New JAMA/CDC Study Finds Tobacco Use Remains No. 1 Cause of Preventable Death But U.S. Is Not Doing Enough to Fight It
Statement of Matthew L. Myers President, Campaign for Tobacco-Free Kids
March 10, 2004
Washington, DC — Tobacco use remains the leading preventable cause of death in the United States, with smoking and exposure to secondhand smoke accounting for 435,000 deaths in 2000, according to a study in the March 10 issue of The Journal of the American Medical Association (JAMA). The study, conducted by researchers at the Centers for Disease Control and Prevention (CDC), finds that annual tobacco-caused deaths have increased since 1990 and concludes, “The most disappointing finding may be the slow progress in reducing tobacco-related mortality.”
While this study also identifies poor diet and physical inactivity as growing problems that must be addressed, it clearly shows that we must step up efforts to reduce tobacco use and its devastating consequences. The tobacco epidemic is truly unique both in the lethality of the product that causes it and the extensive scientific evidence to support the solutions we have developed. We know what works to prevent and reduce tobacco use, but elected officials have failed to implement these solutions with a level of commitment and resources that even remotely approach the scope of the problem. The current Administration has failed to provide national leadership in the fight against tobacco use, and most states have squandered the unprecedented opportunity presented by the 1998 state tobacco settlement to fund tobacco prevention and cessation programs that are proven to reduce smoking and save lives.
The need for greater leadership in fighting tobacco use starts in our nation’s Capital. It is mind-boggling that cigarettes and other tobacco products remain virtually unregulated to protect consumers’ health and safety because Congress and the Administration have failed to grant the U.S. Food and Drug Administration meaningful authority to regulate them.
Despite a recent recommendation by its own expert scientific advisory committee to implement a National Action Plan to help smokers quit, the Administration has failed to implement most elements of this plan or to devote new resources to doing so. The plan calls for increasing the federal cigarette tax by $2 per pack and using at least half the revenue for smoking cessation initiatives, including a national telephone quitline through which smokers could obtain cessation medication and counseling, a national media campaign to encourage cessation, coverage for smoking-cessation therapies under federally funded health care programs like Medicaid and Medicare, and enhanced research and health provider training. The Administration has rejected the cigarette tax increase and announced support only for the quitline proposal without identifying funding for it. As the JAMA study emphasizes, we will not significantly reduce tobacco’s toll without a national cessation campaign to accelerate the very slow declines in adult smoking rates.

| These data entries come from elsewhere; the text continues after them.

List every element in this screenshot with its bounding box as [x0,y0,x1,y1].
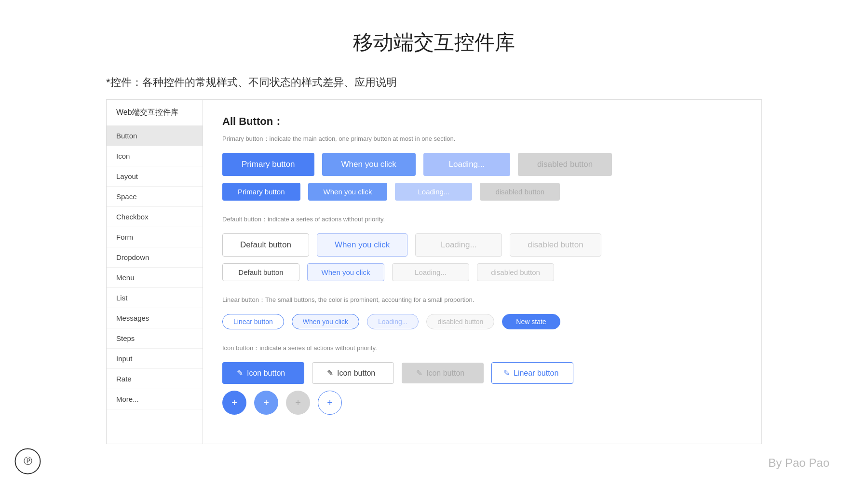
default-button-row-large: Default button When you click Loading...… [222,233,742,257]
icon-button-disabled: ✎ Icon button [402,363,484,383]
circle-button-hover[interactable]: + [254,391,278,415]
sidebar-item-list[interactable]: List [107,288,203,308]
edit-icon-default: ✎ [327,368,333,378]
primary-button-section: Primary button：indicate the main action,… [222,135,742,201]
icon-button-row: ✎ Icon button ✎ Icon button ✎ Icon butto… [222,362,742,384]
linear-button-section: Linear button：The small buttons, the col… [222,296,742,329]
icon-button-primary-label: Icon button [247,369,285,378]
plus-icon-disabled: + [295,397,301,408]
sidebar-item-button[interactable]: Button [107,126,203,146]
linear-section-desc: Linear button：The small buttons, the col… [222,296,742,304]
icon-button-disabled-label: Icon button [426,369,464,378]
icon-button-default-label: Icon button [337,369,375,378]
content-area: All Button： Primary button：indicate the … [203,100,761,444]
default-button-normal-lg[interactable]: Default button [222,233,309,257]
plus-icon-hover: + [263,397,269,408]
page-subtitle: *控件：各种控件的常规样式、不同状态的样式差异、应用说明 [106,75,868,90]
default-section-desc: Default button：indicate a series of acti… [222,215,742,224]
section-title: All Button： [222,114,742,129]
sidebar-item-menu[interactable]: Menu [107,268,203,288]
linear-button-loading: Loading... [367,314,419,329]
primary-button-normal-md[interactable]: Primary button [222,183,300,201]
sidebar-item-checkbox[interactable]: Checkbox [107,207,203,227]
primary-button-disabled-md: disabled button [480,183,560,201]
icon-button-linear-label: Linear button [514,369,558,378]
linear-button-normal[interactable]: Linear button [222,314,284,329]
sidebar-item-form[interactable]: Form [107,227,203,247]
circle-button-disabled: + [286,391,310,415]
linear-button-disabled: disabled button [426,314,494,329]
svg-text:Ⓟ: Ⓟ [24,456,32,466]
default-button-section: Default button：indicate a series of acti… [222,215,742,281]
default-button-disabled-lg: disabled button [510,233,601,257]
icon-button-primary[interactable]: ✎ Icon button [222,362,304,384]
icon-button-default[interactable]: ✎ Icon button [312,362,394,384]
icon-button-linear[interactable]: ✎ Linear button [491,362,573,384]
primary-button-hover-lg[interactable]: When you click [322,153,416,176]
default-button-hover-lg[interactable]: When you click [317,233,407,257]
default-button-disabled-md: disabled button [477,263,554,281]
primary-button-row-large: Primary button When you click Loading...… [222,153,742,176]
primary-section-desc: Primary button：indicate the main action,… [222,135,742,143]
icon-section-desc: Icon button：indicate a series of actions… [222,344,742,353]
page-title: 移动端交互控件库 [0,0,868,75]
sidebar-item-messages[interactable]: Messages [107,308,203,328]
plus-icon-linear: + [327,397,333,408]
sidebar-item-more[interactable]: More... [107,389,203,409]
primary-button-normal-lg[interactable]: Primary button [222,153,314,176]
sidebar-item-space[interactable]: Space [107,187,203,207]
footer-brand: By Pao Pao [768,456,829,470]
linear-button-row: Linear button When you click Loading... … [222,314,742,329]
circle-button-linear[interactable]: + [318,391,342,415]
default-button-hover-md[interactable]: When you click [307,263,384,281]
default-button-loading-lg: Loading... [415,233,502,257]
primary-button-hover-md[interactable]: When you click [308,183,388,201]
sidebar-item-icon[interactable]: Icon [107,146,203,166]
primary-button-row-medium: Primary button When you click Loading...… [222,183,742,201]
default-button-loading-md: Loading... [392,263,469,281]
sidebar-item-layout[interactable]: Layout [107,166,203,187]
circle-button-primary[interactable]: + [222,391,246,415]
plus-icon-primary: + [231,397,237,408]
sidebar-item-steps[interactable]: Steps [107,328,203,349]
icon-button-section: Icon button：indicate a series of actions… [222,344,742,415]
primary-button-disabled-lg: disabled button [518,153,612,176]
sidebar-item-input[interactable]: Input [107,349,203,369]
sidebar-header: Web端交互控件库 [107,100,203,126]
edit-icon-disabled: ✎ [416,368,422,378]
sidebar-item-rate[interactable]: Rate [107,369,203,389]
edit-icon: ✎ [237,368,243,378]
primary-button-loading-lg: Loading... [423,153,510,176]
primary-button-loading-md: Loading... [395,183,472,201]
sidebar: Web端交互控件库 Button Icon Layout Space Check… [107,100,203,444]
main-container: Web端交互控件库 Button Icon Layout Space Check… [106,99,762,444]
logo-icon: Ⓟ [14,448,41,475]
sidebar-item-dropdown[interactable]: Dropdown [107,247,203,268]
circle-button-row: + + + + [222,391,742,415]
linear-button-new[interactable]: New state [502,314,560,329]
edit-icon-linear: ✎ [503,368,510,378]
linear-button-hover[interactable]: When you click [292,314,359,329]
default-button-normal-md[interactable]: Default button [222,263,299,281]
default-button-row-medium: Default button When you click Loading...… [222,263,742,281]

States and communities have done more, but not nearly enough. A handful of states have shown that we can dramatically reduce smoking among both youth and adults by implementing comprehensive, science-based measures, including tobacco prevention and cessation programs, tobacco tax increases that discourage consumption, and smoke-free workplaces and public places that protect everyone from secondhand smoke. But these solutions have been applied unevenly and sporadically. It is public health malpractice that only four states currently fund tobacco prevention and cessation programs at even the minimum levels recommended by the CDC. Despite collecting record amounts of revenue from the tobacco settlement and tobacco taxes, states have cut funding for their tobacco prevention programs by more than a quarter over the past two years. This failure to use the tobacco settlement for its intended purpose is truly tragic because states that have implemented well-funded tobacco prevention programs have not only reduced smoking, but saved lives and saved money by reducing smoking-caused health care costs.
Few areas of public health can match tobacco control in having identified scientifically proven strategies that work to save lives and improve health. Our solutions – comprehensive prevention and cessation programs, tobacco tax increases, smoke-free policies and regulation of tobacco products – are the equivalent of a vaccine that works to protect our children from tobacco addiction, disease and death. It is no more acceptable that we fail to provide this vaccine to everyone in our country than it would be to fail to provide them with a proven vaccine for a deadly infectious disease. Unfortunately, too many politicians would prefer to pretend that the tobacco problem has been solved than implement real solutions. As the JAMA study so clearly demonstrates, the tobacco problem is far from solved. And it won’t be unless elected leaders finally begin to close the growing chasm between what we know works to reduce tobacco use and what we are actually doing to fight it.